In Bosnia, Mr. Ashdown had to develop scorn for Muslims as well as Serbs before things began to tick. Imagine what progress could be made if the U.S. declared a deep dislike of Israel, and the Arab states decided that they didn't think much of Palestinians.
2.
Never mind the moderates - you need the extremists. You don't punish the baddies: You use them. The Good Friday Accord of 10 years ago failed because sensible, compromise-oriented parties were in power on the Catholic and Protestant sides. They were bound to agree, but it didn't count for much. Only when the violent Gerry Adams and the vile Ian Paisley were brought into the circle did peace become possible.
As Mr. Hain says: "Dialogue brings in those elements of the 'extremes' in a conflict or process which are capable of delivering the most obdurate constituencies."
Germany didn't become peaceful until nearly four years after V-E Day, when de-Nazification was abandoned. Afghanistan won't work until we sit down with the Taliban; in Iraq, we'll need the Mahdi Army.
And, vitally, in the Middle East it will be Hamas and Likud that make peace, or nobody will.
3.
Dump money on the problem - and then get ready to take it away. Vast sums were spent on Bosnia every year in the 1990s, including by Canada, far more than we're spending on much larger and more troubled Afghanistan. Northern Ireland is the world's most expensive welfare case, for the same reason: It gives these places a fake economy, jobs upon which to practise affirmative-action policies and, most importantly, something that can be taken away if talks go badly, thus infuriating the people and destroying the popularity of local leaders.

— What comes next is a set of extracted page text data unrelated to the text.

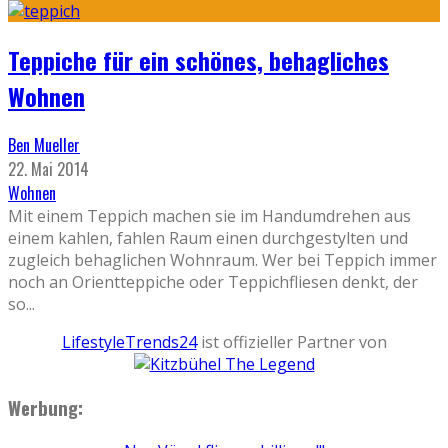
Teppiche für ein schönes, behagliches
Wohnen
Ben Mueller
22. Mai 2014
Wohnen
Mit einem Teppich machen sie im Handumdrehen aus
einem kahlen, fahlen Raum einen durchgestylten und
zugleich behaglichen Wohnraum. Wer bei Teppich immer
noch an Orientteppiche oder Teppichfliesen denkt, der
so
...
LifestyleTrends24
ist offizieller Partner von
Werbung:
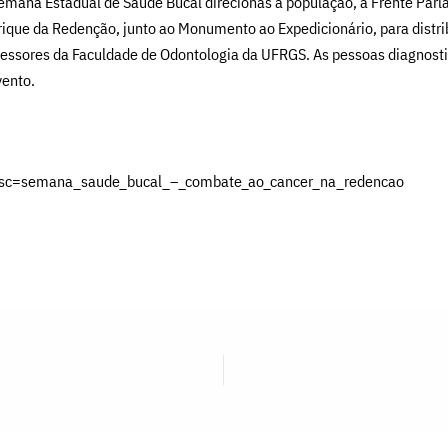
 Semana Estadual de Saúde Bucal direcionas à população, a Frente Pa
que da Redenção, junto ao Monumento ao Expedicionário, para distrib
rofessores da Faculdade de Odontologia da UFRGS. As pessoas diagnos
vento.
desc=semana_saude_bucal_–_combate_ao_cancer_na_redencao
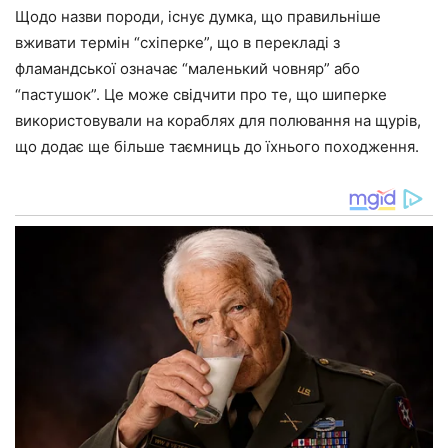
Щодо назви породи, існує думка, що правильніше
вживати термін “схіперке”, що в перекладі з
фламандської означає “маленький човняр” або
“пастушок”. Це може свідчити про те, що шиперке
використовували на кораблях для полювання на щурів,
що додає ще більше таємниць до їхнього походження.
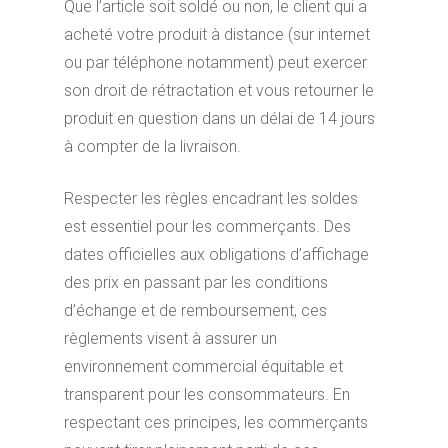
Que l’article soit soldé ou non, le client qui a
acheté votre produit à distance (sur internet
ou par téléphone notamment) peut exercer
son droit de rétractation et vous retourner le
produit en question dans un délai de 14 jours
à compter de la livraison.
Respecter les règles encadrant les soldes
est essentiel pour les commerçants. Des
dates officielles aux obligations d’affichage
des prix en passant par les conditions
d’échange et de remboursement, ces
règlements visent à assurer un
environnement commercial équitable et
transparent pour les consommateurs. En
respectant ces principes, les commerçants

At the end, there might be the seeds of an actual market economy and a taste for its rewards.
4.
Stand back and let them bomb their own supporters. Britain fired a lot of rounds at Republicans before realizing this, Mr. Hain says. If you shoot back and try to eliminate the insurgents, they keep winning support because their cause seems just.

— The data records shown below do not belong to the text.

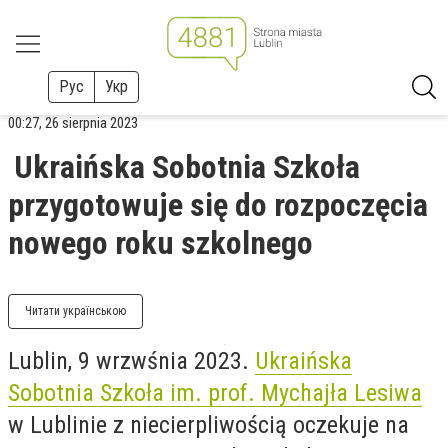
Рус
Укр
00:27, 26 sierpnia 2023
Ukraińska Sobotnia Szkoła
przygotowuje się do rozpoczęcia
nowego roku szkolnego
Читати українською
Lublin, 9 wrzwśnia 2023.
Ukraińska
Sobotnia Szkoła im. prof. Mychajła Lesiwa
w Lublinie z niecierpliwością oczekuje na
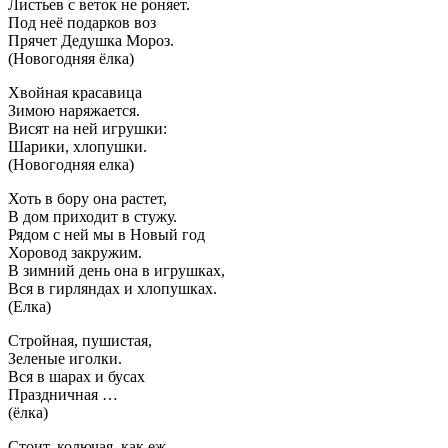
Листьев с веток не роняет.
Под неё подарков воз
Прячет Дедушка Мороз.
(Новогодняя ёлка)
Хвойная красавица
Зимою наряжается.
Висят на ней игрушки:
Шарики, хлопушки.
(Новогодняя елка)
Хоть в бору она растет,
В дом приходит в стужу.
Рядом с ней мы в Новый год
Хоровод закружим.
В зимний день она в игрушках,
Вся в гирляндах и хлопушках.
(Елка)
Стройная, пушистая,
Зеленые иголки.
Вся в шарах и бусах
Праздничная …
(ёлка)
Стоит, колючая, как еж,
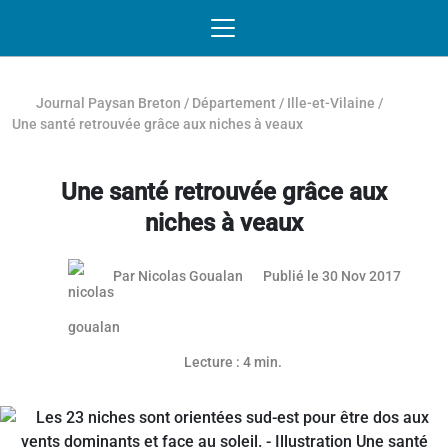
Passer au contenu
NAVIGATION MOBILE
O
NAVIGATION
PRINCIPALE
Journal Paysan Breton
/
Département
/
Ille-et-Vilaine
/
Une santé retrouvée grâce aux niches à veaux
Une santé retrouvée grâce aux
niches à veaux
Par
Nicolas Goualan
Publié le 30 Nov 2017
Article réservé aux abonnés
Lecture : 4 min.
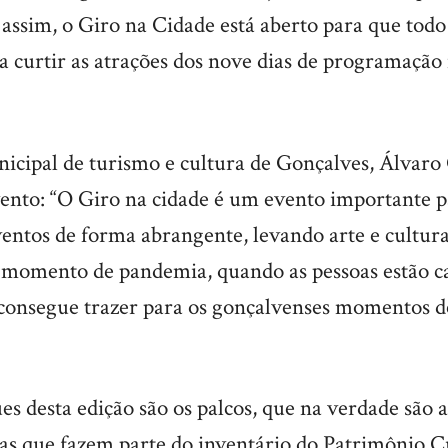
 assim, o Giro na Cidade está aberto para que todo
sa curtir as atrações dos nove dias de programaçã
icipal de turismo e cultura de Gonçalves, Álvaro C
vento: “O Giro na cidade é um evento importante 
entos de forma abrangente, levando arte e cultura
e momento de pandemia, quando as pessoas estão c
 consegue trazer para os gonçalvenses momentos de
s desta edição são os palcos, que na verdade são 
sas que fazem parte do inventário do Patrimônio C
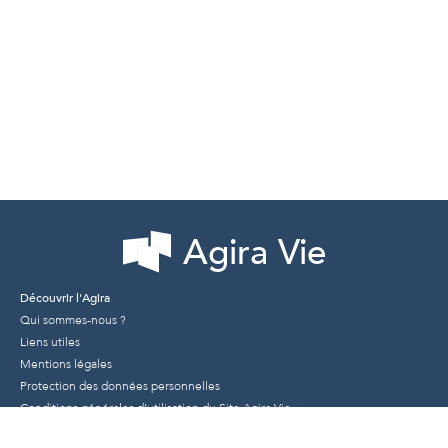
Agira Vie
Découvrir l'Agira
Qui sommes-nous ?
Liens utiles
Mentions légales
Protection des données personnelles
Conditions générales d’utilisation du Site Agira Vie
Conditions générales d’utilisation des dispositifs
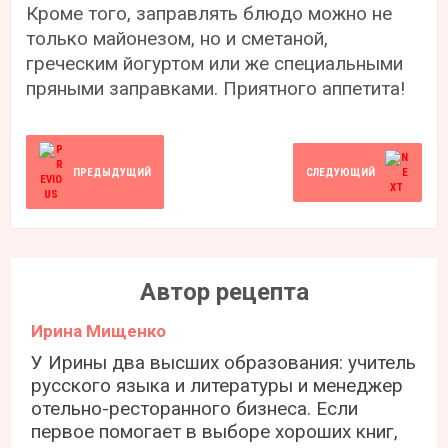
Кроме того, заправлять блюдо можно не
только майонезом, но и сметаной,
греческим йогуртом или же специальными
пряными заправками. Приятного аппетита!
ПРЕДЫДУЩИЙ
СЛЕДУЮЩИЙ
Автор рецепта
Ирина Мищенко
У Ирины два высших образования: учитель
русского языка и литературы и менеджер
отельно-ресторанного бизнеса. Если
первое помогает в выборе хороших книг,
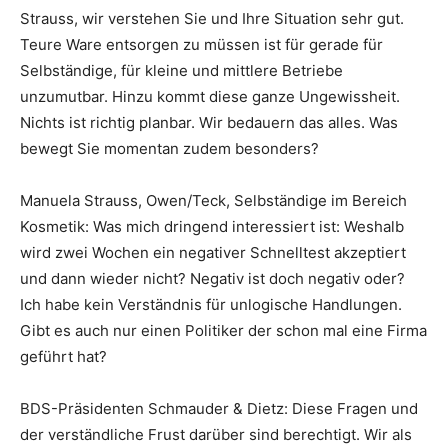
Strauss, wir verstehen Sie und Ihre Situation sehr gut.
Teure Ware entsorgen zu müssen ist für gerade für
Selbständige, für kleine und mittlere Betriebe
unzumutbar. Hinzu kommt diese ganze Ungewissheit.
Nichts ist richtig planbar. Wir bedauern das alles. Was
bewegt Sie momentan zudem besonders?
Manuela Strauss, Owen/Teck, Selbständige im Bereich
Kosmetik: Was mich dringend interessiert ist: Weshalb
wird zwei Wochen ein negativer Schnelltest akzeptiert
und dann wieder nicht? Negativ ist doch negativ oder?
Ich habe kein Verständnis für unlogische Handlungen.
Gibt es auch nur einen Politiker der schon mal eine Firma
geführt hat?
BDS-Präsidenten Schmauder & Dietz: Diese Fragen und
der verständliche Frust darüber sind berechtigt. Wir als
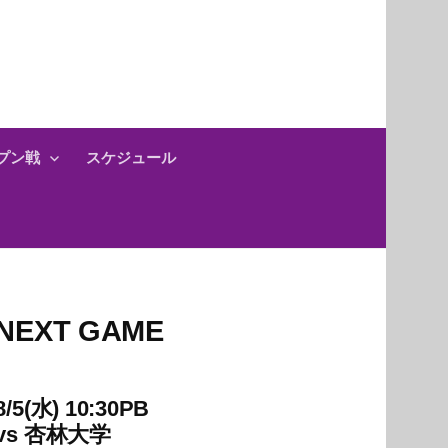
プン戦
スケジュール
NEXT GAME
8/5(水) 10:30PB
vs
杏林大学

If you back away from a conflict and apply rules 1 and 2, they'll start blowing up their own neighbourhoods and shooting nice kids who stray; their cause will start looking crazy, and they'll be forced to the table.
This method has great but unrealized potential in Iraq and with the Taliban. And when the self-immolation-prone Hamas became the leading Palestinian party, smart world leaders might have forced Ehud Olmert to observe this rule. Instead, he fired back grotesquely. This week, Hamas has indeed bombed its own garden, but there's no avenue to peace.
There's a lot to dislike about these two arrogant Englishmen, but perhaps we ought to pay more attention to their dirty rules.